In classifying insect orders, siphonaptera species belong together because they are wingless insects with bodies that tend to be flat enough to allow them to crawl through narrow spaces, particularly, strands of fur and feathers. They have mouthparts that allow them to suck blood after piercing their victim's skin. In furtherance, they have the ability to jump long distances in order to infiltrate their hosts.

* Appearance – Siphonaptera antenna tend to be short. They have small mouthparts that they use for sucking blood from their hosts. Two maxillary palpi extend from their heads and three tail-like filaments extend from their multi segmented abdomens. Their bodies are hard and flat; coloration is normally black or dark brown, and their back legs are heftier than their front legs.

* Diet – In the larval stage, siphonaptera feed off various types of organic debris including blood acquired from feces left by adults of the species. After they undergo metamorphosis and change from larvae into fleas, they feed off blood from their host animal. It is necessary for female siphonaptera to eat blood in order to ensure the growth of their eggs.

* Mating – When siphonaptera mate, the eggs fall from the hosts because they are left unattached. A curious question about these insects looms around whether or not they are parthenogenetic meaning that the eggs do not require male fertilization. As of yet, however, this theory has not been proven or disproved.

*Larvae – Siphonaptera larvae look like long worms. Animals unknowingly collect the larvae with their fur or feathers by contacting nests located in dirt, rugs, or other types of carpeting, as well as animal bedding. The larvae look almost like fly larvae. They have no legs beneath their long slender bodies. Normally, they surround themselves in silky cocoons during metamorphosis. Adults grow to about one eighth of an inch.

* Habits – Whereas siphonaptera insects generally use animals and birds as hosts, 74% prefer to suckle rat blood and six percent prefer birds.

*Abilities - According to the Encyclopedia of Entomology, some fleas can leap up to distances of 30 centimeters high and 20 centimeters long. Fleas can prolong their pupa stages for extended periods, which comes in handy whenever hosts are scarce.

* Enemies – Humans pose threats to fleas when they bathe their pets or other domesticated animals or use insecticides to kill siphonaptera insects.

* Related insect orders - According to Encyclopedia Britannica.com, some authorities believe siphonaptera insects are actually descendants of the order mecoptera insects because they bear common characteristics such as spined gizzards, six rectal glands, and simple ovaries.

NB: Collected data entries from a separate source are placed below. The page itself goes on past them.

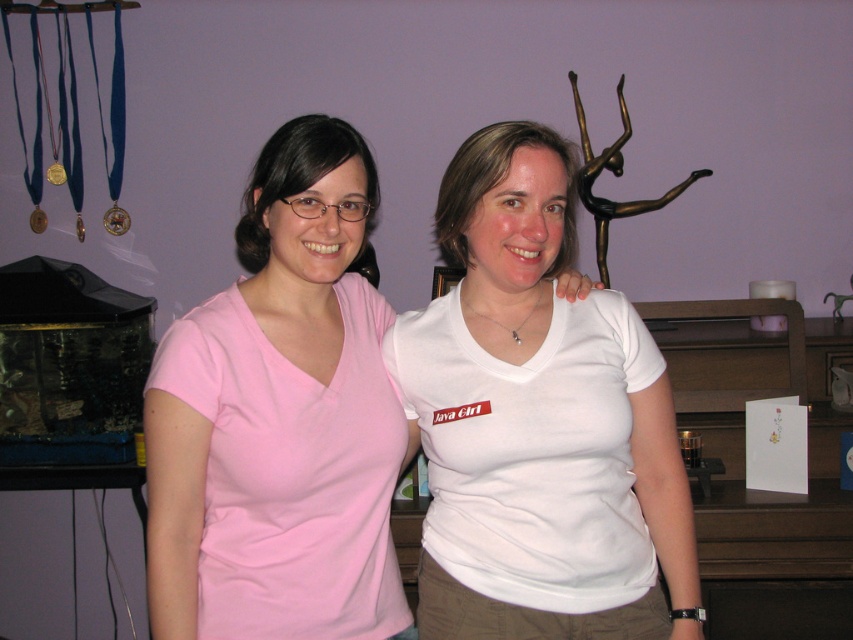 Question: Can you confirm if white matte shirt at center is thinner than pink matte t-shirt at center?

Choices:
 (A) no
 (B) yes

Answer: (A)

Question: Can you confirm if white matte shirt at center is bigger than pink matte t-shirt at center?

Choices:
 (A) no
 (B) yes

Answer: (B)

Question: Which point is farther to the camera?

Choices:
 (A) pink matte t-shirt at center
 (B) white matte shirt at center

Answer: (B)

Question: Which point appears closest to the camera in this image?

Choices:
 (A) (479, 316)
 (B) (207, 500)

Answer: (B)

Question: Observing the image, what is the correct spatial positioning of white matte shirt at center in reference to pink matte t-shirt at center?

Choices:
 (A) left
 (B) right

Answer: (B)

* Warnings – In that siphonaptera order consists of several species of fleas it should be noted that at least one flea species is a carrier of the bubonic plague bacterium. The bubonic plague is responsible for the deaths of over 125,000,000 people.

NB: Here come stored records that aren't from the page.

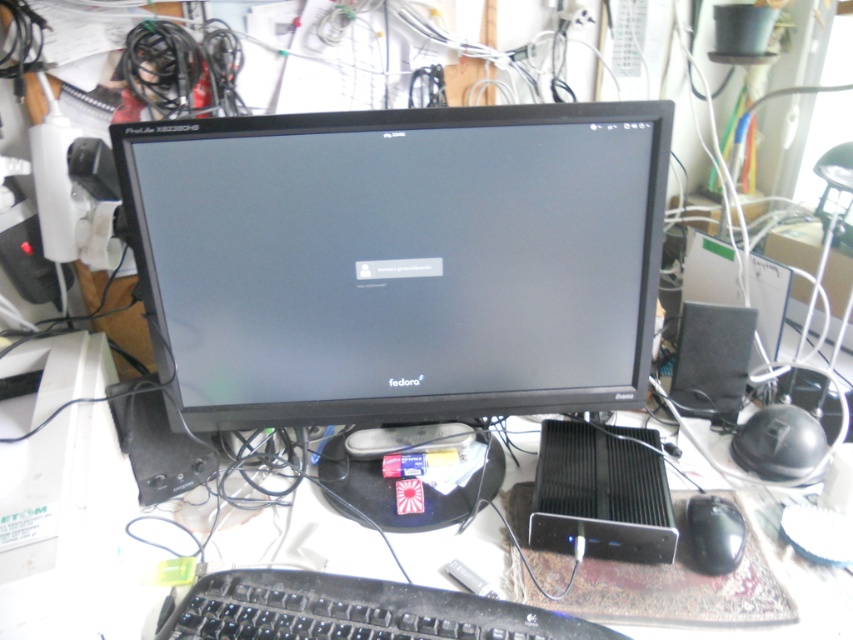 You are organizing your desk and need to place a new cable organizer. The black plastic keyboard at lower center is currently in the way. Where should you move the keyboard to make space for the organizer?

The black plastic keyboard at lower center is located at point (355, 611). To make space for the cable organizer, you could move it to a nearby area that is not obstructing the workspace, such as to the left or right of its current position, ensuring it remains accessible for use.

You are setting up a new ergonomic workstation and need to ensure that your black plastic keyboard at lower center and black matte mouse at lower right are within comfortable reach. According to ergonomic guidelines, the maximum recommended distance between a keyboard and mouse should be 18 inches. Is your current setup compliant with these guidelines?

The black plastic keyboard at lower center and black matte mouse at lower right are 31.35 centimeters apart. Since 31.35 centimeters is approximately 12.34 inches, which is less than the 18 inches recommended, the setup complies with ergonomic guidelines.

Consider the image. You are organizing your desk and want to move the black matte computer at center closer to the black matte mouse at lower right. Based on their current positions, which direction should you move the computer to align them properly?

The black matte computer at center is positioned on the left side of the black matte mouse at lower right. To align them properly, you should move the computer to the right towards the mouse.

Fleas carrying the plague can pass it to humans after feeding on infected rats and then regurgitating the bacterium into human skin. Siphonaptera insects can also spread the plague to humans by leaving infected feces on their skin. Scratching the skin to soothe an itch aids the bacterium in entering the skin.

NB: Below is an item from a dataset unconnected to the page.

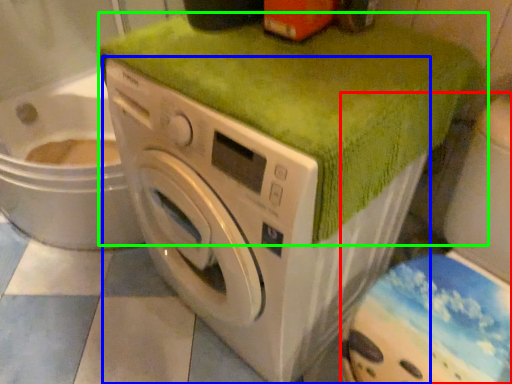 Question: Based on their relative distances, which object is farther from washer (highlighted by a red box)? Choose from washing machine (highlighted by a blue box) and bath towel (highlighted by a green box).

Choices:
 (A) washing machine
 (B) bath towel

Answer: (B)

* Tend to be inconspicuous - In that siphonaptera insects are so tiny and like to remain hidden beneath fur and feathers, humans are not likely to spot them without intentionally seeking them out. They can do this by examining an infected animal's fur or feathers all the way to the skin. Spotting fleas in the stomach area is the best way to find and view siphonaptera insects that infect cats, dogs, and other small mammals.

Siphonaptera insects tend to be attracted to ultraviolet light and to shadows. Although siphonaptera insects can live off any host mammal or bird, each species tends to stick to a certain type of animal from which they will feed. All the same, however, they will feed from different types of animals whenever necessary to prevent themselves from starving.